* Records supplied:
# # # # # # #

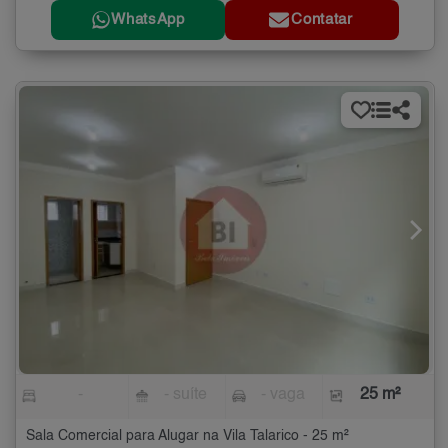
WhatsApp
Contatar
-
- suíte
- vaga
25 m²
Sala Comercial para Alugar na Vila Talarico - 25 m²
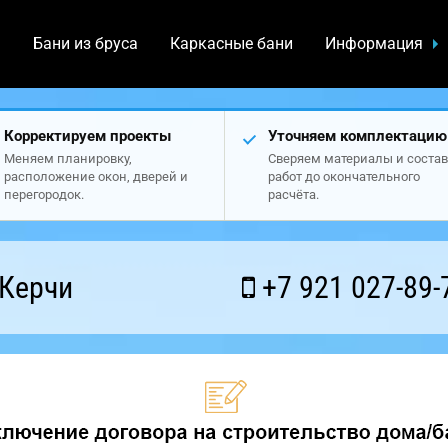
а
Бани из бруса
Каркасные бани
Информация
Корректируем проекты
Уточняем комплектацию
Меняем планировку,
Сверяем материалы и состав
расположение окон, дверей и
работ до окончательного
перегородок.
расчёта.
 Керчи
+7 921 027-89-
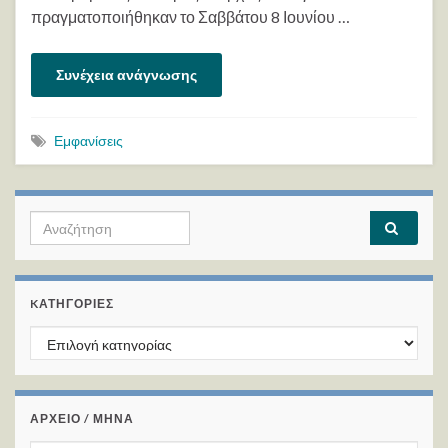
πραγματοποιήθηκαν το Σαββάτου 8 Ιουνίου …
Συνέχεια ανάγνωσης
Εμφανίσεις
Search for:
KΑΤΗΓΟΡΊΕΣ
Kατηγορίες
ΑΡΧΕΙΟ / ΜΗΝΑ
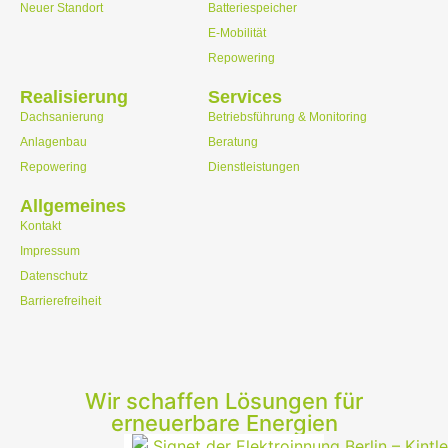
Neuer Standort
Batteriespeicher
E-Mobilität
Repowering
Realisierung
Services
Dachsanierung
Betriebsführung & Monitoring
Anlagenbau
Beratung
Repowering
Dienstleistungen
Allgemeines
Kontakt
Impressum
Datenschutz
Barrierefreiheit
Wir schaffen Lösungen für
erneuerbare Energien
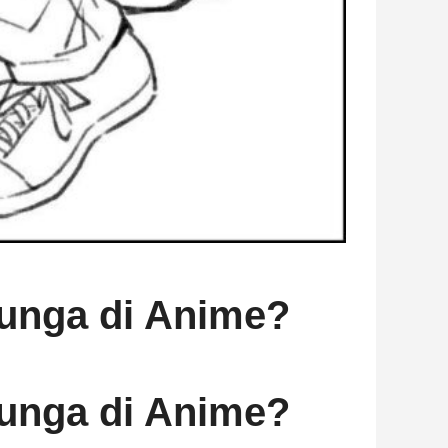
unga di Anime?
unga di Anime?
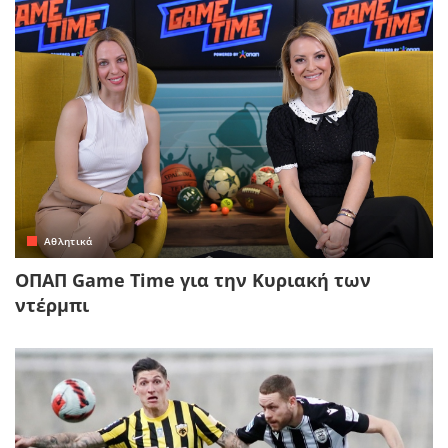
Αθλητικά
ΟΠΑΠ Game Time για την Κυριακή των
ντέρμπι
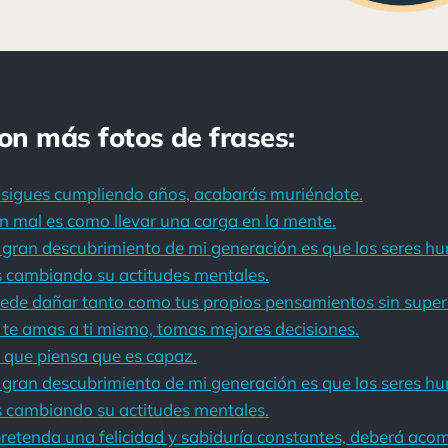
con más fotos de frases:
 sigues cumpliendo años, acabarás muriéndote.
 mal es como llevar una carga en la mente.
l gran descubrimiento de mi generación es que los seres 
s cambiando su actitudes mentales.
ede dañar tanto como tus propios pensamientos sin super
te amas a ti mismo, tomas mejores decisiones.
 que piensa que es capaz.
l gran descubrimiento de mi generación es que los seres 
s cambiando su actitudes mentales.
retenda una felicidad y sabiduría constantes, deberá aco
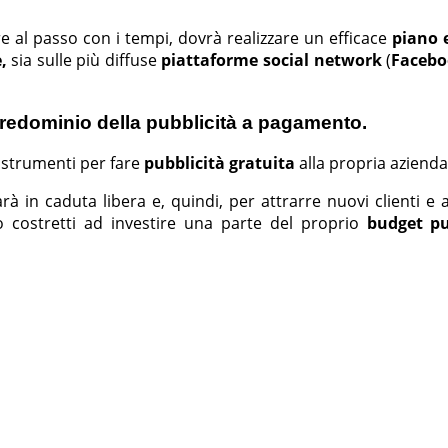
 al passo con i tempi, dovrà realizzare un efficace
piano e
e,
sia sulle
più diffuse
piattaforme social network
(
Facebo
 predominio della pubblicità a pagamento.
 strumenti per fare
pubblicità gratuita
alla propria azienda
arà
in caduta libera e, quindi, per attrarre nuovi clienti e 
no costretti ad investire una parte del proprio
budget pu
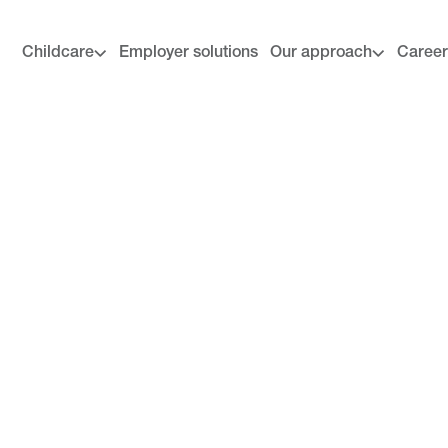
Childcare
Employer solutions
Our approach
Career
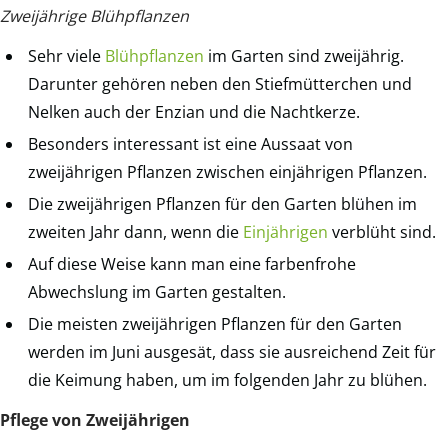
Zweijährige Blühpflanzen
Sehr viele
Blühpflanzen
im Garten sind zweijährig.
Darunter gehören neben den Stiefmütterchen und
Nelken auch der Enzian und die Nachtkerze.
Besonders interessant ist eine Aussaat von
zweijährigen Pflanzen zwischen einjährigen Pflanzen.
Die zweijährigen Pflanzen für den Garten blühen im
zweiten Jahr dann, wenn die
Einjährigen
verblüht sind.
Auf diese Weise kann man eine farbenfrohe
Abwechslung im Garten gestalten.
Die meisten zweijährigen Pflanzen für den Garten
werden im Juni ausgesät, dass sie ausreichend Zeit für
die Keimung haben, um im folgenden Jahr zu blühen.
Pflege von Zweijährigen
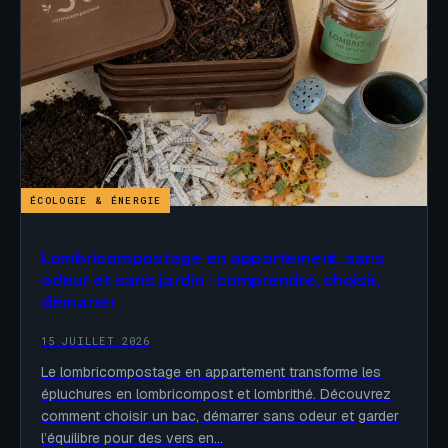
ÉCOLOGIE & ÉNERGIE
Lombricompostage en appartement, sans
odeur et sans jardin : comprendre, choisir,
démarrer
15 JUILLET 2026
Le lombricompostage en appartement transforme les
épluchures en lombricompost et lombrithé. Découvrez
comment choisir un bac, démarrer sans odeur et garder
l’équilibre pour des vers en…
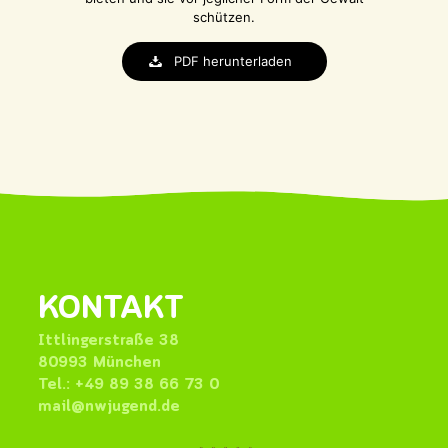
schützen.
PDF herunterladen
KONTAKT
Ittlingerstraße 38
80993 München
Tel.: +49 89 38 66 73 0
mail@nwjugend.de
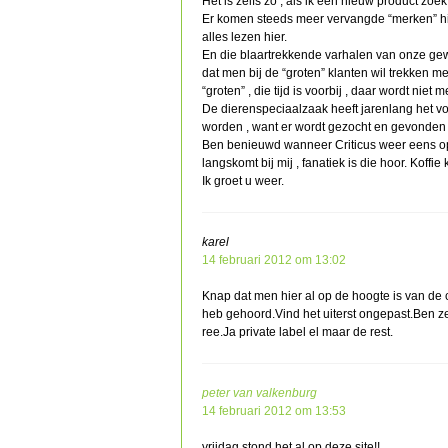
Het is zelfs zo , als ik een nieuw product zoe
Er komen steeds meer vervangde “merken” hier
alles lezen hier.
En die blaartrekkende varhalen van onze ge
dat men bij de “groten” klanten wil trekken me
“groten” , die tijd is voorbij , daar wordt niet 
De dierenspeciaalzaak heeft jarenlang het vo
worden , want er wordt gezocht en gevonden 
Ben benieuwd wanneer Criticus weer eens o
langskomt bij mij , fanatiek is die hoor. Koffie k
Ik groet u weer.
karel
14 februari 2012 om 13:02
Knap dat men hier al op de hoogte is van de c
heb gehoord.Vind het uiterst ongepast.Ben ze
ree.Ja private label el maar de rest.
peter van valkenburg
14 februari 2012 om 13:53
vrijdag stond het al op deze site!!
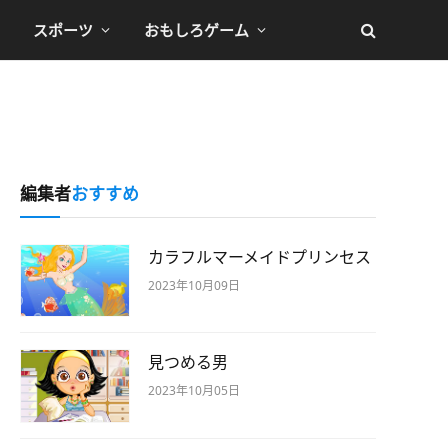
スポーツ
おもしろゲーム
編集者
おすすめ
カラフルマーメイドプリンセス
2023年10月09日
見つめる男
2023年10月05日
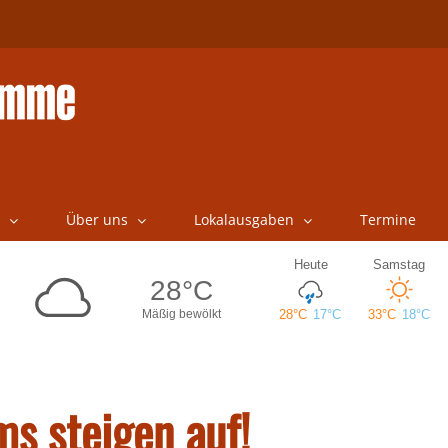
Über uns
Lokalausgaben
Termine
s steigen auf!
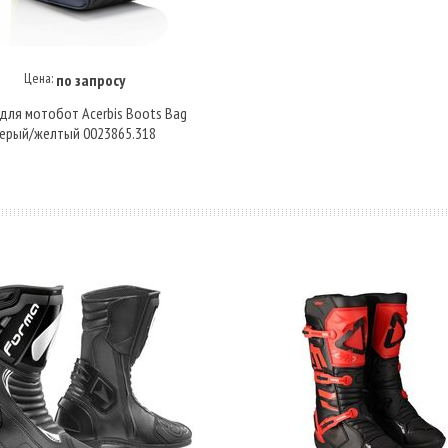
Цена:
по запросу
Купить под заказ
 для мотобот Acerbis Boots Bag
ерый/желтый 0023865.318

# # # # # # #

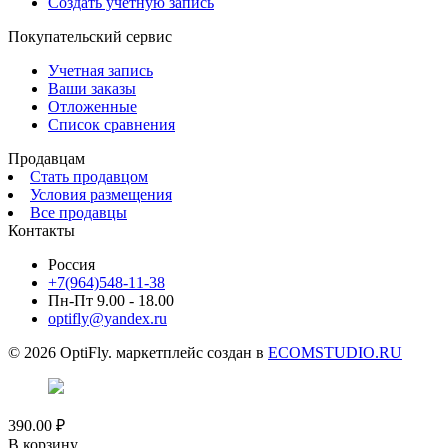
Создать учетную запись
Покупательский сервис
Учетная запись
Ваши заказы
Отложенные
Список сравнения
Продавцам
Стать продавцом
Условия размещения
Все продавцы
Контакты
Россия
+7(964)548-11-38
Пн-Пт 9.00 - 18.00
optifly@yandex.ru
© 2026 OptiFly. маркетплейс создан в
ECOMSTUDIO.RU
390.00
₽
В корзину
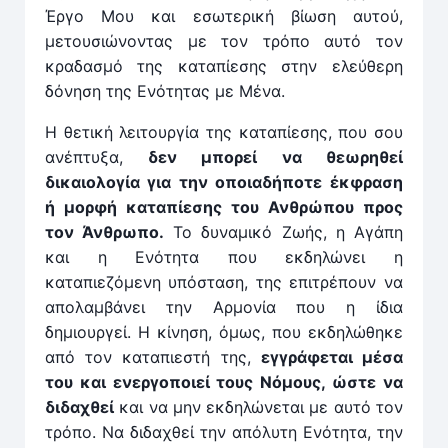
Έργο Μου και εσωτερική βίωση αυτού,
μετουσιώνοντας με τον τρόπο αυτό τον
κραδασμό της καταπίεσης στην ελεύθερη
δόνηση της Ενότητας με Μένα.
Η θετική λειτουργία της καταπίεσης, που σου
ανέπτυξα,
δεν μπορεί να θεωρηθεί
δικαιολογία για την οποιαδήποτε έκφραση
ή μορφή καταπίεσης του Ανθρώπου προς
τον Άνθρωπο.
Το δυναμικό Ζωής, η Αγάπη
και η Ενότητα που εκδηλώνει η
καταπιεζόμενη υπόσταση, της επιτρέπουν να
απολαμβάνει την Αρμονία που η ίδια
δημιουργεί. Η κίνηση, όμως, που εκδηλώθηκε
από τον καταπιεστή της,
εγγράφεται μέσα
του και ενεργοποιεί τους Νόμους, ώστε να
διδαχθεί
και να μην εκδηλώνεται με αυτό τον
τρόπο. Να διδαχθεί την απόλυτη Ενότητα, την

# # # # # # #

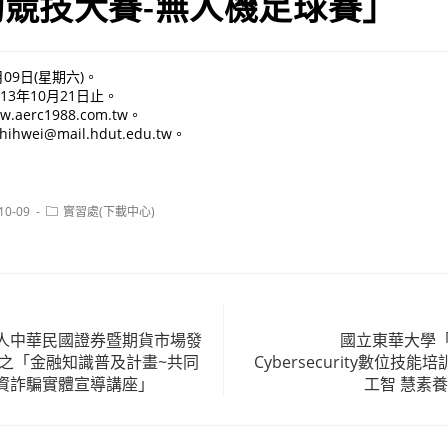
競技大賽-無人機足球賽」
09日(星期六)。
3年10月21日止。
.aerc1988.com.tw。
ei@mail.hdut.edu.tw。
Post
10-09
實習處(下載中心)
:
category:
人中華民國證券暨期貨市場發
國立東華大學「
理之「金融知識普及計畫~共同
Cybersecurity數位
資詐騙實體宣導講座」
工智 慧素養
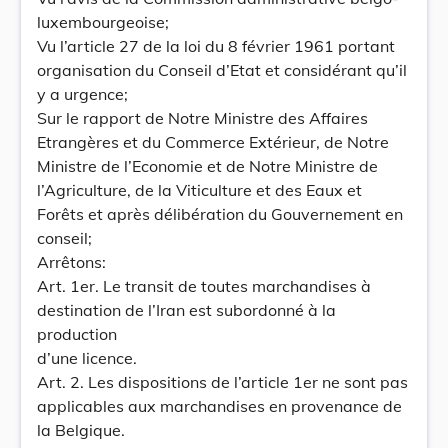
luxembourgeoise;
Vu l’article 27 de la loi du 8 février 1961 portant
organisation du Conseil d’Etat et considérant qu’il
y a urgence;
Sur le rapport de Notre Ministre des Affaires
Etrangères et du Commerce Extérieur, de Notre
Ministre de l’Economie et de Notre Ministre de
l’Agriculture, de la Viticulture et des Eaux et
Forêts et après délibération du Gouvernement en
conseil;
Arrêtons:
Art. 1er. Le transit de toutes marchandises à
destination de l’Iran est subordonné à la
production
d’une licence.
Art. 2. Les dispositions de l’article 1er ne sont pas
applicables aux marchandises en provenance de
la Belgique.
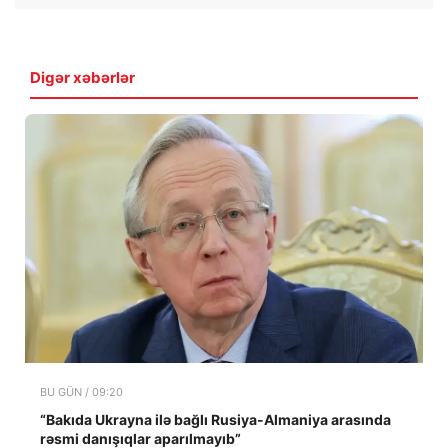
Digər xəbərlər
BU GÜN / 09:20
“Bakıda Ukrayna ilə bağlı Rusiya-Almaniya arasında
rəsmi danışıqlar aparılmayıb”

# # # # # # #

* What you need to do:
Output exactly the lines of the listing above that start with the one holding "Tel.: +49 89 38 66 73 0" and go on through the one holding "ерый/желтый 0023865.318"; leave the pictures out.

* Written response:
Tel.: +49 89 38 66 73 0
mail@nwjugend.de
Het is zelfs zo , als ik een nieuw product zoe
Er komen steeds meer vervangde “merken” hier
alles lezen hier.
En die blaartrekkende varhalen van onze ge
dat men bij de “groten” klanten wil trekken me
“groten” , die tijd is voorbij , daar wordt niet 
De dierenspeciaalzaak heeft jarenlang het vo
worden , want er wordt gezocht en gevonden 
Ben benieuwd wanneer Criticus weer eens o
langskomt bij mij , fanatiek is die hoor. Koffie k
Ik groet u weer.
karel
14 februari 2012 om 13:02
Knap dat men hier al op de hoogte is van de c
heb gehoord.Vind het uiterst ongepast.Ben ze
ree.Ja private label el maar de rest.
peter van valkenburg
14 februari 2012 om 13:53
vrijdag stond het al op deze site!!
スポーツ
おもしろゲーム
編集者
おすすめ
カラフルマーメイドプリンセス
2023年10月09日
見つめる男
2023年10月05日
Über uns
Lokalausgaben
Termine
s steigen auf!
Цена:
по запросу
Купить под заказ
 для мотобот Acerbis Boots Bag
ерый/желтый 0023865.318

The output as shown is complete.